I actually happen to be super sentimental. You may or may not believe me based on all the crazy mom-moments I like to share. But actually, sharing those crazy moments helps me to put them in perspective and realize it's not the end of the world when I have a bad day and want to pull out every hair on my head. I don't think cherishing your children's lives always means acting like everything is perfect. Because clearly, everything is not.

But some moments truly feel that way to me. Some moments just feel absolutely perfect.

I feel like it's the most simple moments that make me a little weepy. Sometimes I feel like I kind of remove myself from the room and am just taking a mental video of the moment... and then I cry like a baby. (Or just tear up a lot, ok, so I'm sentimental and I like to exaggerate a little).

A few weekends ago we were at the Gin in Belton (probably my favorite place in Central Texas) listening to live music. We had just eaten dinner and gone down to the river to feed some ducks. I think this was the first time Grace had fed ducks and it was actually kind of sentimental to me. I have lots of memories of feeding ducks when I was younger (one included my dad drop-kicking a goose that bit me on the shin)! Can't forget that one!

I don't know what it is, there is just something so sweet and simple about a little toddler feeding a duck. (Am I crazy or is this true?) I think I just love how exciting and new it is to her. I mean, it's a duck. But to her IT'S A DUCK!! I just love living life through the lens of a toddler.
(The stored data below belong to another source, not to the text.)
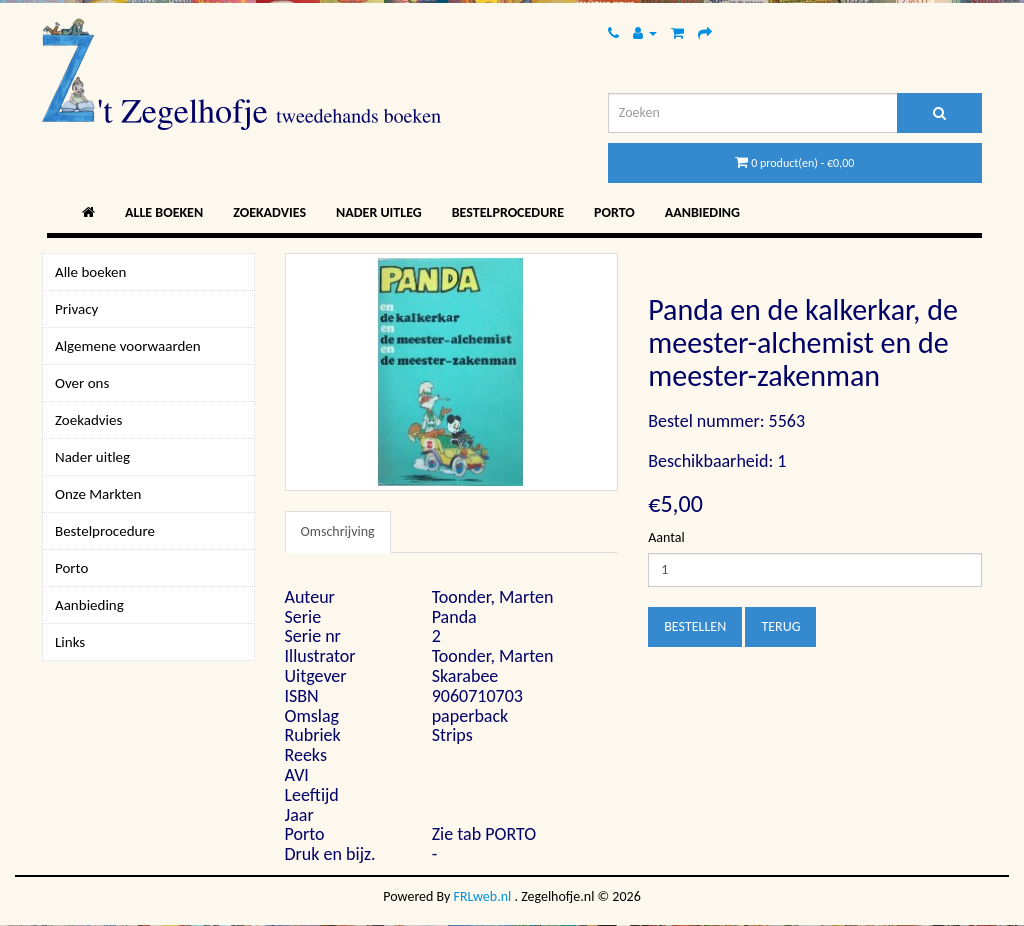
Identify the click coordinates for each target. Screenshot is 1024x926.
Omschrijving (338, 531)
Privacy (76, 309)
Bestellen (695, 626)
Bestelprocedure (508, 212)
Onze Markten (98, 494)
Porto (614, 212)
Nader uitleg (379, 212)
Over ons (82, 383)
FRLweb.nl (483, 896)
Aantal (666, 537)
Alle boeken (164, 212)
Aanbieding (702, 212)
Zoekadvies (269, 212)
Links (70, 642)
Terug (780, 626)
After feeding ducks, we went up to listen to some live music. I love music. And dancing, if you don't already know. :) There weren't too many people there yet and Jeff and Grace were kind of dancing on the sidewalk while we ate our yogurt. (Ok, Grace was dancing and Jeff was kind of standing there like the "cool dad" that he is.) Then the sweet man played "Daughters" by John Mayer. Now, I am not a huge John Mayer fan, but I really like the way this man plays everything. And I'm like 95% sure he played it just for us. It was like they were in a movie with a soundtrack playing in the background. It was so sweet. The chorus goes like this...
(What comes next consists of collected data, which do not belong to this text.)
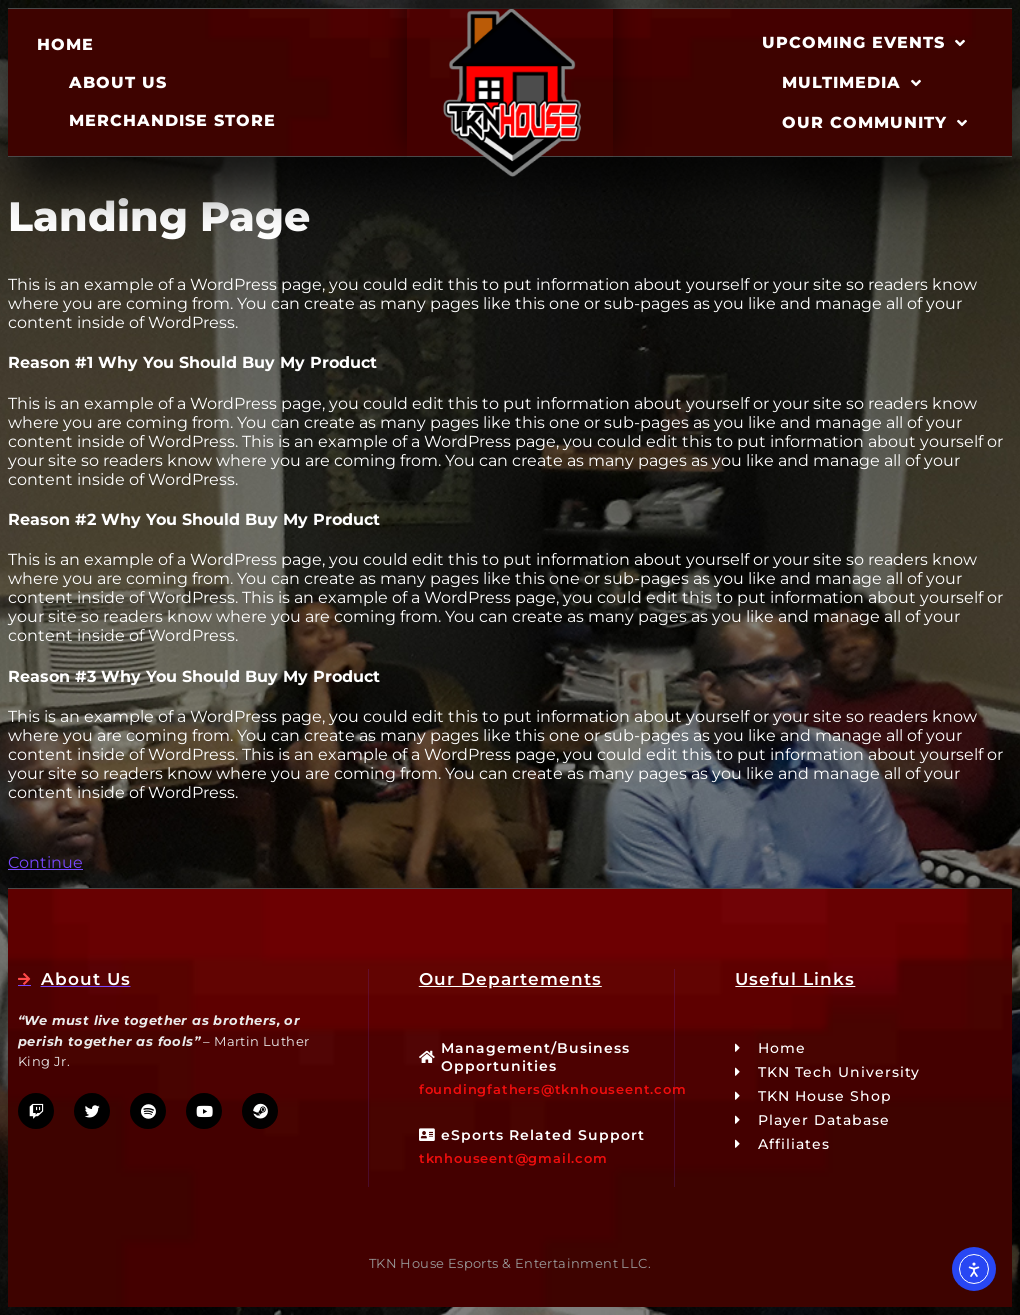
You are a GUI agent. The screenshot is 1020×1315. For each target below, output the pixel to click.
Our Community (875, 123)
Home (65, 44)
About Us (118, 82)
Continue (45, 862)
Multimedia (852, 83)
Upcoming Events (864, 43)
"Fathers be good to your daughters
Daughters will love like you do
Girls become lovers who turn into mothers
So mothers be good to your daughters too"

Unfortunately I didn't get the best part on video, but I still think it's sweet. Even though they aren't dancing, they are just living life... picking plants, Grace running away from Daddy, Daddy disciplining, Grace screaming for ducks. Nothing gets me choked up more than daddies and daughters... especially Daddies and daughters to a soundtrack...
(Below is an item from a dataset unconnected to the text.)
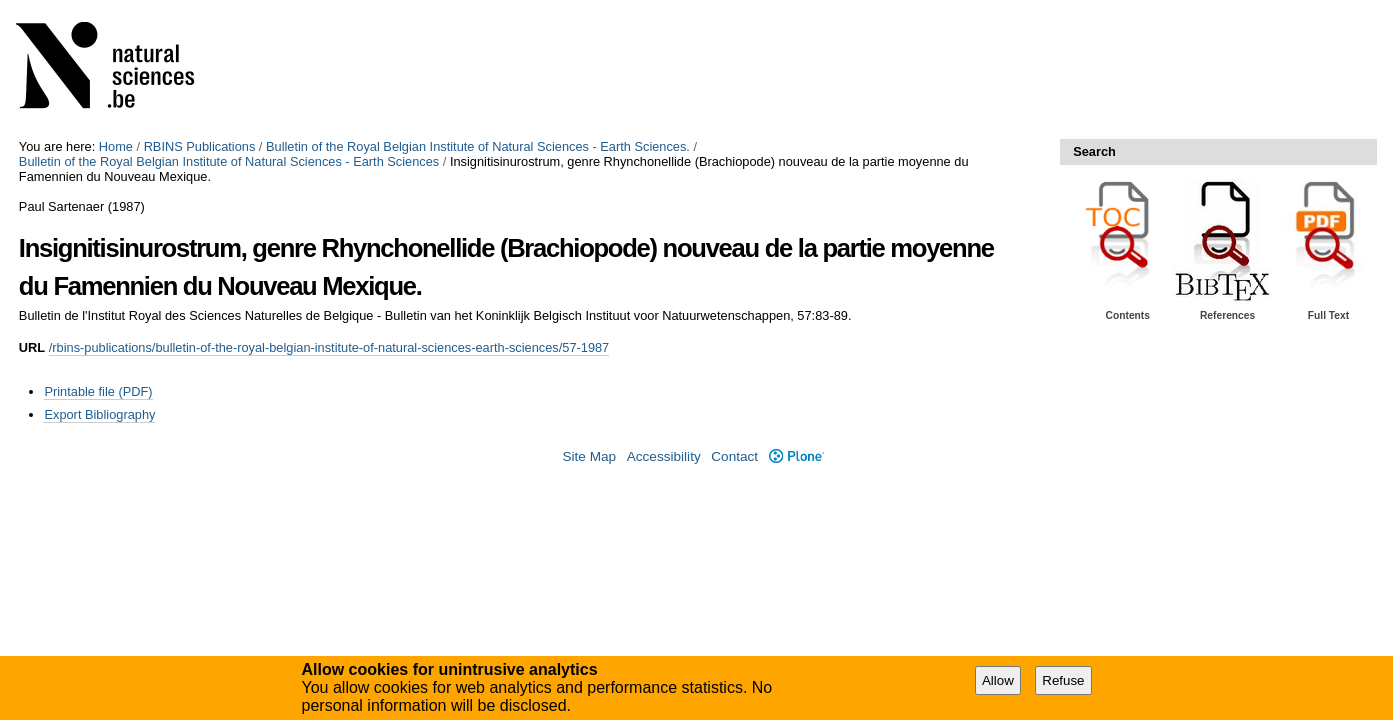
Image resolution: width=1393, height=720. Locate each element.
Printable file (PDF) (98, 391)
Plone (796, 456)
If you've been a mom more than .05 seconds, you know it goes by too fast, and you know you're going to miss this stage, whatever it might be. Our children will not always be fascinated by ducks, so let's cherish the moments that they are. You've also probably come to realize that this childhood thing is not really about the big vacations or the important milestones or the fancy birthday parties.

It's about feeding ducks and eating yogurt and dancing with your daddy.